先生から、「息子君、図工の授業で、質問をしたんです」とご報告をいただきました。
「あらすごい!息子は質問ができるようになった!」と喜んだのも束の間。
「質問ができるのは素晴らしいのですが、先生が作業の説明をしている最中だったので…」と困りごとを教えてくださいました。
そのため、「先生の説明がまだ終わっていません。だから、話を最後まで聞いてから質問にこたえます」と先生は伝えてくださり、息子も理解できたそうです。
説明の最中の質問は、ちょっとまずい、ですよね。
以前の私なら、「最後まで話を聞けないのかな?」と思っていました。
ですが、今では「今聞きたい」のではなく、「今聞かないと忘れてしまう」のかもしれない、と考えられるようになったのです。

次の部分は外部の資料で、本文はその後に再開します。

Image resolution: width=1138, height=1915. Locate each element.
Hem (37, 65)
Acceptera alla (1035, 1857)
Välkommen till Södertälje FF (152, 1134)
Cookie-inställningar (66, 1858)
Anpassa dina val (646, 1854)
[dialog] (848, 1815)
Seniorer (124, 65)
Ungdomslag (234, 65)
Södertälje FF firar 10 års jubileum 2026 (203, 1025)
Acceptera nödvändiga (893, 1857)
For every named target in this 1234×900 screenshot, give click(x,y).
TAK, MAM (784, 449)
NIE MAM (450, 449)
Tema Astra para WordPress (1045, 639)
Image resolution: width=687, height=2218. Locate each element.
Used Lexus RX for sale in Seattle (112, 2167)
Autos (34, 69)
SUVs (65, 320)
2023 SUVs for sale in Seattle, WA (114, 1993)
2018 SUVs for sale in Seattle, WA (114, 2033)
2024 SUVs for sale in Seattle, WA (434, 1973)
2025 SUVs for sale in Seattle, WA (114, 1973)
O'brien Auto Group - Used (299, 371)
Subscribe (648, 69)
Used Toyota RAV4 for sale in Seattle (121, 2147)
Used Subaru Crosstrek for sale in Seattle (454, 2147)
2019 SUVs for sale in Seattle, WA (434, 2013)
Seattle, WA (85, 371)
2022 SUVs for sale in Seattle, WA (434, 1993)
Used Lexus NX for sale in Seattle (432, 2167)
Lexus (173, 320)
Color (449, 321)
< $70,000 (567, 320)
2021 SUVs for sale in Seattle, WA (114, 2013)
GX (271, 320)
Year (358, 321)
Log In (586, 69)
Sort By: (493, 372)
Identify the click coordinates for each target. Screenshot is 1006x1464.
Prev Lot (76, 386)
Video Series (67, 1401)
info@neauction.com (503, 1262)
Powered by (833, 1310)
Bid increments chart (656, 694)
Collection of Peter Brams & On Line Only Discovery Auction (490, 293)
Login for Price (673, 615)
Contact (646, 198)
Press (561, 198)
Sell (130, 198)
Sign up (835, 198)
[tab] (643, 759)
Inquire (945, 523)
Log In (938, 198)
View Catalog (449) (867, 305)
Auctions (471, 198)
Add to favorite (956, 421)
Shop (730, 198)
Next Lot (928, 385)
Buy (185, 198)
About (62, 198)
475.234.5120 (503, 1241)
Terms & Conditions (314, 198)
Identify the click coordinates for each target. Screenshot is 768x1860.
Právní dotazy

家で何気なく見ていた息子の姿にも、少し違う意味が見えてきました。
今、息子はRPGゲームのキャラクターや名前、属性などをまとめることに夢中です。
以前は「好きだから書いているんだな」と思っていました。
ですが今振り返ると、頭の中に入ってきた情報や興味を、自分なりに整理する時間でもあったのかもしれないと思うようになりました。
WISCを受けたことで、一番変わったのは息子を見る私の視点でした。
「忘れる」という行動だけを見ていた頃には見えなかった息子の姿が、「なぜ、この行動になるんだろう」と考えてみることで、少しずつつながって見えるようになったのです。
目の前の困りごとだけを見ていても、本当の理由が見えてこないこともあると思います。
だからこそ私はこれからも、「なぜ、この行動になるのだろう?」という視点を大切にしながら、息子と向き合っていきたいです。